I’ve fucked around a bit with ChatGPT and while, yeah, it frequently says wrong or weird stuff, it’s usually fairly subtle shit, like crap I actually had to look up to verify it was wrong.
Now I’m seeing Google telling people to put glue on pizza. That a bit bigger than getting the name of George Washington’s wife wrong or Jay Leno’s birthday off by 3 years. Some of these answers seem almost cartoonish in their wrongness I almost half suspect some engineer at Google is fucking with it to prove a point.
Is it just that Googles AI sucks? I’ve seen other people say that AI is now getting info from other AIs and it’s leading to responses getting increasingly bizarre and wrong so… idk.
From the looks of it, it mainly trawls for info off of Reddit and Quora
The problem being that these sources are frequently wrong or deliberately jokey nonsense
But the AI doesn’t know that!
Can someone with the google ai answers ask it where pee is stored?
I regret to inform you that it answered correctly
In the balls, right?
Yeah the Google one is noticeably worse than the latest ChatGPT models.
Most of the dumb responses it gets are old reddit jokes, so I wonder if they saw how people use reddit:search and decided that means they should train it on mostly reddit.
It also might just be a cheaper model.
I read that they paid Reddit $60M to use it for training data
Google is pivoting into AI hard so I doubt their model is cheap at all. Unless they’re running a much smaller version for Google search compared to bespoke Gemini conversations.
Never underestimate the ability of capitalists to cut corners.
Cutting so many corners off this thing we’re just running in circles now…
I wouldn’t be surprised if they’re using a variant of their 2B or 7B Gemma models, as opposed to the monster Gemini.
Almost surely. If they’re generating an overview at search time they need a very fast model. You can use a cache for the most common searches but otherwise you have to do inference at search time, so you need a fast/small model
The LLM is just summarizing/paraphrasing the top search results, and from these examples, doesn’t seem to be doing any self-evaluation using the LLM itself. Since this is for free and they’re pushing it out worldwide, I’m guessing the model they’re using is very lightweight, and probably couldn’t reliably evaluate results if even they prompted it to.

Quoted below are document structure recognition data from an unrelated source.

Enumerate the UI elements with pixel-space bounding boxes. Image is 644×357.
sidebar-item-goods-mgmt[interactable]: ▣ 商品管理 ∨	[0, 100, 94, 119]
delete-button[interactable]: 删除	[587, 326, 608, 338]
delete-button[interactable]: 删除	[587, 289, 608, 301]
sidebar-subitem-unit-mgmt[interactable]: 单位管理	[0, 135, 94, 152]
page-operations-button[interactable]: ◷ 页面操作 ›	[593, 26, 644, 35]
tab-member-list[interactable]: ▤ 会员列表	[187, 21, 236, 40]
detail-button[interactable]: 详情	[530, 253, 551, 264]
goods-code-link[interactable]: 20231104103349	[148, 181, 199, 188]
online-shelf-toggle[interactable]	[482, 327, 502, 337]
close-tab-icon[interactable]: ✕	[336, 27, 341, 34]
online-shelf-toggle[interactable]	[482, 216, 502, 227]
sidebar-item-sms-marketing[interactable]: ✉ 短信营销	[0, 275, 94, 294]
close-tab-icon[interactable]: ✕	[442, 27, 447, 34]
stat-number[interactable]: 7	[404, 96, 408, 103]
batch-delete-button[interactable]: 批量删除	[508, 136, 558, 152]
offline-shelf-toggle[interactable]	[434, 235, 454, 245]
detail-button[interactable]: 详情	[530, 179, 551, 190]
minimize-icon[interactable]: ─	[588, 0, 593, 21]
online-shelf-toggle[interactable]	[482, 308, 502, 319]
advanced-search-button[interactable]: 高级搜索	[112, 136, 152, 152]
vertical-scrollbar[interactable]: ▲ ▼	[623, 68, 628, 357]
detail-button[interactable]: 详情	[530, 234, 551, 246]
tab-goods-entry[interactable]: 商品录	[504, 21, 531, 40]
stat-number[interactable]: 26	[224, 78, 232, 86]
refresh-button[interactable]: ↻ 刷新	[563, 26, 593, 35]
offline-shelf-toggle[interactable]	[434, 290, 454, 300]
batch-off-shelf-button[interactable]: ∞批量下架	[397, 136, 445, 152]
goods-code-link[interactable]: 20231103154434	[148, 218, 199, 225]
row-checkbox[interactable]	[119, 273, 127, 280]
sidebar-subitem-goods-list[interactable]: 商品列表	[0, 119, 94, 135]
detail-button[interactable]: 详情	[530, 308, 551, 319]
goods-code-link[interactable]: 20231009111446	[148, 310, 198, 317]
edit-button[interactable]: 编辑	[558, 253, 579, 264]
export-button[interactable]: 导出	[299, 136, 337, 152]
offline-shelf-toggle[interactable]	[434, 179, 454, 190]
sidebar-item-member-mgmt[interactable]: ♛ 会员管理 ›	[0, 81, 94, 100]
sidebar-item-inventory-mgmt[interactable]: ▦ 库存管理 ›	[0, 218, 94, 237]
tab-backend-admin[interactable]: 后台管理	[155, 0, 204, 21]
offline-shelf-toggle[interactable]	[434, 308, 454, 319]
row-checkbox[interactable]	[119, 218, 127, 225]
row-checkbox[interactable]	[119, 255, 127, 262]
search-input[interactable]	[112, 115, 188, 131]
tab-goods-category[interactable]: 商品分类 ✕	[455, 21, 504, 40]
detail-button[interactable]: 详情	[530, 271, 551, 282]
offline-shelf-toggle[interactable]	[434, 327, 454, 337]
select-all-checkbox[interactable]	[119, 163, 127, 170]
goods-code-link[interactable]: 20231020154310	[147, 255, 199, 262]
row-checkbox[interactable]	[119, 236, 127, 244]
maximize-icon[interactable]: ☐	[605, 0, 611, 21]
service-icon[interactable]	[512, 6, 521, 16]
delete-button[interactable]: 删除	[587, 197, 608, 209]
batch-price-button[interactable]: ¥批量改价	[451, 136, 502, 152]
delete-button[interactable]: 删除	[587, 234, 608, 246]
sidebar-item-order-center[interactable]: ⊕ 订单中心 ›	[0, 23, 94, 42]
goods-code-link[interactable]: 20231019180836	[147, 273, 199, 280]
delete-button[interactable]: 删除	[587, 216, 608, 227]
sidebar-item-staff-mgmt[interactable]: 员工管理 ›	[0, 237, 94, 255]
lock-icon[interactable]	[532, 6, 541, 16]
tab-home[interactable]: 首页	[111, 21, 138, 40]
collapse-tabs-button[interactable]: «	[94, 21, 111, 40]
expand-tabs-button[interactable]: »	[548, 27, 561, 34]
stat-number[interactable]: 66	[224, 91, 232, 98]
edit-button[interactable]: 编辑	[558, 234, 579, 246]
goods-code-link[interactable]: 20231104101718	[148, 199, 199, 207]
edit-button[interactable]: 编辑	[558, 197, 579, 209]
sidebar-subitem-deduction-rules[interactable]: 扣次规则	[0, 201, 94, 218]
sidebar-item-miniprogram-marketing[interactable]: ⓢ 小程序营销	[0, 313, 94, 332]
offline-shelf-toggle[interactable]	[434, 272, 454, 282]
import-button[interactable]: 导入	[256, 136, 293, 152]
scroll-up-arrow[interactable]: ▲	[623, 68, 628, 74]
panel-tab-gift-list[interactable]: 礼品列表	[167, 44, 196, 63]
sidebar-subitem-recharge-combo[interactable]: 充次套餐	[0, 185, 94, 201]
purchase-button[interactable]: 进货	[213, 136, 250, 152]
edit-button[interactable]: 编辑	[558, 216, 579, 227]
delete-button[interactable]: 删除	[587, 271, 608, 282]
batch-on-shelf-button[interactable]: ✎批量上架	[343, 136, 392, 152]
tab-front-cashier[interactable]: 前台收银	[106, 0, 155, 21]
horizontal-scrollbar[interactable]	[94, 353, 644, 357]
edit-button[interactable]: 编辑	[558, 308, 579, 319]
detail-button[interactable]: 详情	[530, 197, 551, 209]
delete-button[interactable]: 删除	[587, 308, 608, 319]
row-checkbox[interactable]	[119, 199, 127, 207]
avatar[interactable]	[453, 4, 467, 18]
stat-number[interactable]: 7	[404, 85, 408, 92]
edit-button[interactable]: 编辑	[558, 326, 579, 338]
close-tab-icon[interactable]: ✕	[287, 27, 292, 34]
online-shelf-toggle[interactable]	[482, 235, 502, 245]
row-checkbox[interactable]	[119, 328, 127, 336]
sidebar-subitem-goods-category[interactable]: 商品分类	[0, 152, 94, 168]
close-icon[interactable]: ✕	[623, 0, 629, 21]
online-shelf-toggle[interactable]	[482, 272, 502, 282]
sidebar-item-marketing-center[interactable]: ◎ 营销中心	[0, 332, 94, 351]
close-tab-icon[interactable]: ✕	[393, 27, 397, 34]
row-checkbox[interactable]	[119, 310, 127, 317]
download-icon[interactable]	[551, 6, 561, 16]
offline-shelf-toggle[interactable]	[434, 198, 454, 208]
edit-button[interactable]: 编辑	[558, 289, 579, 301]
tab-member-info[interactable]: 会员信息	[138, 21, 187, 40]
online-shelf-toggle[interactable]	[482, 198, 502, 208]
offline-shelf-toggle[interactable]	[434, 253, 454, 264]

As for model collapse, I’d caution buying too much into model collapse theory, since the paper that demonstrated it was with a very case study (a model purely and repeatedly trained on its own uncurated outputs over multiple model “generations”) that doesn’t really occur in foundation model training.
I’ll also note that “AI” isn’t a homogenate. Generally, (transformer) models are trained at different scales, with smaller models being less capable but faster and more energy efficient, while larger flagship models are (at least, marketed as) more capable despite being slow, power- and data-hungry. Almost no models are trained in real-time “online” with direct input from users or the web, but rather with vast curated “offline” datasets by researchers/engineers. So, AI doesn’t get information directly from other AIs. Rather, model-trainers would use traditional scraping tools or partner APIs to download data, do whatever data curation and filtering they do, and they then train the models. Now, the trainers may not be able to filter out AI content, or they may intentional use AI systems to generate variations on their human-curated data (synthetic data) because they believe it will improve the robustness of the model.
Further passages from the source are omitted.